Duncan’s Ty Brant was one of six recipients of the Premier’s Awards for Indigenous Youth Excellence in Sport for Vancouver Island on Nov. 27. (Citizen file)

Duncan’s Ty Brant was one of six recipients of the Premier’s Awards for Indigenous Youth Excellence in Sport for Vancouver Island on Nov. 27. (Citizen file)

Duncan’s Brant among ISPARC award winners

Hockey player among six athletes honoured at Quw’utsun’ Cultural Centre

Duncan hockey player Ty Brant was among six outstanding young Indigenous athletes honoured when the 2019 Premier’s Awards for Indigenous Youth Excellence in Sport for Vancouver Island were presented at the Quw’utsun’ Cultural Centre on Nov. 27.

The Vancouver Island award ceremony was the last of six held in different regions across B.C. by the Indigenous Sport, Physical Activity & Recreation Council (I-SPARC) for Indigenous athletes under the age of 25.

The 18-year-old Brant, who is playing this season with the Dauphin Kings of the Manitoba Junior Hockey League, was unable to attend the presentations, but was still pleased to be among the recipients.

“For me, receiving this award is a real testament to what can result from hard work,” he said. “One thing I’ve learned from sport is that hard work will get you where you want. Whether it’s playing sports or becoming successful in life, it all starts with strong work ethic.”

Brant is a member of the Mohawks of the Bay of Quinte, but grew up in Duncan. He has lined up on defence for Team B.C. at three straight National Aboriginal Hockey Championships, winning bronze in 2017 when the tournament was held in the Cowichan Valley, and gold in 2018 in Nova Scotia, and placing fourth in 2019 in the Yukon.

Other winners last Tuesday included Ladysmith’s Jada Livingston, a hockey and rugby player from the Métis Nation; Victoria’s Aedan Crocker, a cyclist from the Penelakut Tribe; Campbell River’s Ty Ludwikowski, a basketball and soccer player from the Wei Wai Kum First Nation; Campbell River’s Emoni Bush, a volleyball player from the Wei Wai Kum First Nation, and Victoria’s Nicola Smith a rugby player from the Peguis First Nation.
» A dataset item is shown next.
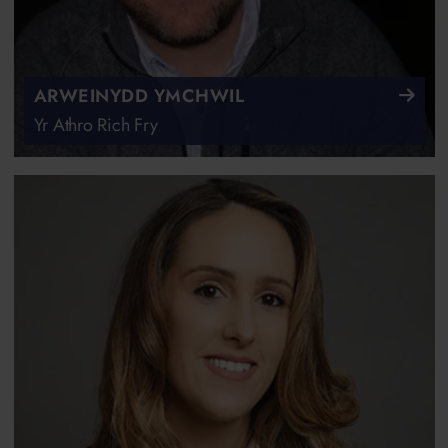
ARWEINYDD YMCHWIL
Yr Athro Rich Fry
“This unique awards program is a great way to show the incredible talent and what these young athletes have accomplished,” said Mildred Price, Vancouver Island regional co-lead for I-SPARC. “We are happy to honour their successes in sport and school and within their communities.”

The regional recipients automatically become nominees for the provincial awards. Ten provincial recipients will be honoured in Kamloops in March.